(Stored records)

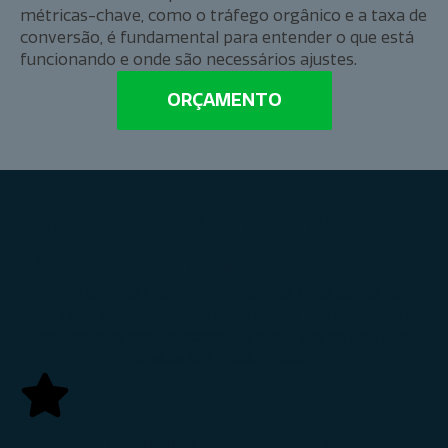
métricas-chave, como o tráfego orgânico e a taxa de
conversão, é fundamental para entender o que está
funcionando e onde são necessários ajustes.
ORÇAMENTO
Nossas Soluções para Melhorar
Seu Posicionamento Orgânico
Na Alpinista Digital, oferecemos uma gama de
serviços especializados para ajudar sua empresa a
melhorar o posicionamento orgânico do seu site.
Nossas soluções incluem:
Pesquisa e Análise de Palavras-Chave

Brief: An exact, word-for-word copy of the records is expected, with no pictures in it.

Written answer:
métricas-chave, como o tráfego orgânico e a taxa de
conversão, é fundamental para entender o que está
funcionando e onde são necessários ajustes.
ORÇAMENTO
Nossas Soluções para Melhorar
Seu Posicionamento Orgânico
Na Alpinista Digital, oferecemos uma gama de
serviços especializados para ajudar sua empresa a
melhorar o posicionamento orgânico do seu site.
Nossas soluções incluem:
Pesquisa e Análise de Palavras-Chave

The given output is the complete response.